À vingt pas, se dirigeant vers lui, il venait de distinguer un groupe confus qui, l’instant d’après, se dégagea des ténèbres et lui apparut, composé de quatre personnes, à pied.

— Des truands ! songea le maréchal de Damville en assurant dans sa main le manche de sa dague.

Mais non. Ce ne pouvait être une bande de truands. Ces inconnus avaient cette démarche assurée qui indique des gens en parfaite amitié avec le guet et leur conscience. Ils causaient librement, et le maréchal entendait leurs éclats de rire étouffés.

Ils passèrent près de lui sans le voir.

— Messieurs, messieurs, disait à ce moment l’un d’eux, ne riez pas. Cette personne a un nom.

— La voix du duc d’Anjou ! murmura sourdement Henri de Montmorency.

— Et ce nom, mon prince ? reprenait un autre de la bande.

— Dans la rue Saint-Denis, on l’appelle Mme Jeanne, ou la Dame en noir.

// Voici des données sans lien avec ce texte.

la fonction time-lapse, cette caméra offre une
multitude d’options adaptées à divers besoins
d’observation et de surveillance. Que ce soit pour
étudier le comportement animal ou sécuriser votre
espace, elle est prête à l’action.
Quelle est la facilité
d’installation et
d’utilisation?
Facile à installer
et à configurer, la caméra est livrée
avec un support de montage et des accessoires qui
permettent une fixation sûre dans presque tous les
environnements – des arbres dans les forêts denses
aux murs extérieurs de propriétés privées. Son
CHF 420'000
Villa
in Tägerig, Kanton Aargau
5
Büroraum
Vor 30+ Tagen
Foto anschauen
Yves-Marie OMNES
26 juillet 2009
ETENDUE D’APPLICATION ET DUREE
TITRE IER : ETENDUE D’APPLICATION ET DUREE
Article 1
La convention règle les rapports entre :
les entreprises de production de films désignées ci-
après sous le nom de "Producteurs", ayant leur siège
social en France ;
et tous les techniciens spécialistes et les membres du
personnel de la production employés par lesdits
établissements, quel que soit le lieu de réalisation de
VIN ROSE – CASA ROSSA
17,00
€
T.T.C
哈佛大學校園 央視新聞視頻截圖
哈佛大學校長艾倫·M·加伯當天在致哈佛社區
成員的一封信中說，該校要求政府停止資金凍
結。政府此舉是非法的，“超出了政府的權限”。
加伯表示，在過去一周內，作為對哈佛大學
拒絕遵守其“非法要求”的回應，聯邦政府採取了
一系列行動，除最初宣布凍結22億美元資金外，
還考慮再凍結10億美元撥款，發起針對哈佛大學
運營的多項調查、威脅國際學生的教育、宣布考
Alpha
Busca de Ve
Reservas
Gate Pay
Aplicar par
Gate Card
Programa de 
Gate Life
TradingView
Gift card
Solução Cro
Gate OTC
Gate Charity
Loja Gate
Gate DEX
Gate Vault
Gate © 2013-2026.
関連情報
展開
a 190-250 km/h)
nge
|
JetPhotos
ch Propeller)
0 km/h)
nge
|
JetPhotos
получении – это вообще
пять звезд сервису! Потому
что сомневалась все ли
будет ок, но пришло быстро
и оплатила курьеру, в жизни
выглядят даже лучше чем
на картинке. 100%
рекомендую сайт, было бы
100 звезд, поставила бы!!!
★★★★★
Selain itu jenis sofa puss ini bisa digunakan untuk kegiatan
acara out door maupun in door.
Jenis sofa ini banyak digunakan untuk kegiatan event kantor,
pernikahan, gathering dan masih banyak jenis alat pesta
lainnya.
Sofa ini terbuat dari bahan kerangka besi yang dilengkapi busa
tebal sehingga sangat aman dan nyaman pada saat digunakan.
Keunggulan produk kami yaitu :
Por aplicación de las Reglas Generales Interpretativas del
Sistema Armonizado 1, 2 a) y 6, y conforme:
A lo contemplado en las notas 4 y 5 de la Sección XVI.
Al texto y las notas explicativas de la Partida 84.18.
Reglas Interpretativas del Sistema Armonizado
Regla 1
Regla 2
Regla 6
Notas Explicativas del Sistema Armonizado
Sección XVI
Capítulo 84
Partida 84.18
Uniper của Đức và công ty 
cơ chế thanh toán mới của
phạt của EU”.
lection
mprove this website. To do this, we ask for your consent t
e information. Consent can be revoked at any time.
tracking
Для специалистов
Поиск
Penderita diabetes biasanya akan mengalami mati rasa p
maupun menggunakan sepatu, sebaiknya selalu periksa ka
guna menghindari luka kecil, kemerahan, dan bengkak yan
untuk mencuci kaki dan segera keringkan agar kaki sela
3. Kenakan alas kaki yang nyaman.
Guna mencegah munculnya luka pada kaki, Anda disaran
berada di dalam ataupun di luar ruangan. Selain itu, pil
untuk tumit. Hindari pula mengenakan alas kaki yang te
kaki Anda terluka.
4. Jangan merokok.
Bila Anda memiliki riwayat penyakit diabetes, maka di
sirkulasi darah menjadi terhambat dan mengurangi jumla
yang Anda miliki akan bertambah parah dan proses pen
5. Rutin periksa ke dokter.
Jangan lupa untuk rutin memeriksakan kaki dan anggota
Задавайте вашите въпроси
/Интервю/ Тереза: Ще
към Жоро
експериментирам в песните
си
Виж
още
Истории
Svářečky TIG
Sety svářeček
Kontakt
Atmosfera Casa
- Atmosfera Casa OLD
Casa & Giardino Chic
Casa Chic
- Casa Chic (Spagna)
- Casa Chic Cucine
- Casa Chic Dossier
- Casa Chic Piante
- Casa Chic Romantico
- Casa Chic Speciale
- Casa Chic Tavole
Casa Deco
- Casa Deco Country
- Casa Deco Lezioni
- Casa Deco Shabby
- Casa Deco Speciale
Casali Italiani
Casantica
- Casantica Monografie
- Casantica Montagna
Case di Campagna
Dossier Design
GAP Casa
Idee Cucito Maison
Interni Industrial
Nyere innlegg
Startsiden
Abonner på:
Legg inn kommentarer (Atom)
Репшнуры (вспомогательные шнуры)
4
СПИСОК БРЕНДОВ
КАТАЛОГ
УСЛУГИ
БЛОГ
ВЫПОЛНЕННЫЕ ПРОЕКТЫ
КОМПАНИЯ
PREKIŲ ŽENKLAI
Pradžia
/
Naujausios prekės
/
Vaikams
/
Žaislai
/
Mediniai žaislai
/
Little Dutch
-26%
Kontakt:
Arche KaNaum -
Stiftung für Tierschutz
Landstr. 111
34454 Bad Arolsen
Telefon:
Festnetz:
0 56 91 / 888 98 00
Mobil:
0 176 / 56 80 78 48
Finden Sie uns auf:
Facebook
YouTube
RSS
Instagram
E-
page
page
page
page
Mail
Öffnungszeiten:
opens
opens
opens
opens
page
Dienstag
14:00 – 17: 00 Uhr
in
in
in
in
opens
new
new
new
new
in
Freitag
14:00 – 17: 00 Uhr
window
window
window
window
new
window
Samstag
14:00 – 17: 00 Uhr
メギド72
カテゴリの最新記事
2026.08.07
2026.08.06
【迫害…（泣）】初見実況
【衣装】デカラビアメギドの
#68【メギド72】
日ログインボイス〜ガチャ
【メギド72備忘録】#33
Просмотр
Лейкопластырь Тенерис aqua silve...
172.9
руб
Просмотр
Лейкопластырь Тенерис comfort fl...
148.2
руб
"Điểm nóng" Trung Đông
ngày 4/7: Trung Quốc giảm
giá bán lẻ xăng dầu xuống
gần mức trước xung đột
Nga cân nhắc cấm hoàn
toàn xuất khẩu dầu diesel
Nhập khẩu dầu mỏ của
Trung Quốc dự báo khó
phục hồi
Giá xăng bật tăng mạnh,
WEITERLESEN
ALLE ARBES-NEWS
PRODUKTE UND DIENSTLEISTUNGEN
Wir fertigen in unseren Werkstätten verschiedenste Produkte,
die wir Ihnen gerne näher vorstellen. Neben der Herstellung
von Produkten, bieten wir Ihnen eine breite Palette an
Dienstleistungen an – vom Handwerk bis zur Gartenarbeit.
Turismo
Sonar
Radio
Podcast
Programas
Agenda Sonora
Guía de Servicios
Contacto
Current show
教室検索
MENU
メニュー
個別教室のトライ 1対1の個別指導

— Nom à donner froid au dos !

— J’en conviens, messieurs. Mais qu’importe le nom de la mère si la fille est jolie. Et peut-on rien voir de plus ravissant que cette petite Loïse !… Ah ! messieurs, vous allez voir la merveille, et je veux…

Le reste se perdit dans un murmure étouffé.

Mais le maréchal n’écoutait plus.

Au nom de Jeanne, il avait violemment tressailli. Au nom de Loïse, il avait étouffé un rugissement, et, presque sans prendre de précautions, s’était jeté à la poursuite du duc d’Anjou et de son escorte.

— Jeanne ! Loïse !…

Ces deux noms avaient retenti en lui comme un coup de tonnerre. Qu’était cette Jeanne ? Qu’était cette Loïse ? Étaient-ce elles ?… Oh ! il voulait le savoir à tout prix ! Dût-il interroger le duc d’Anjou ! Oui ! dût-il provoquer le frère du roi !…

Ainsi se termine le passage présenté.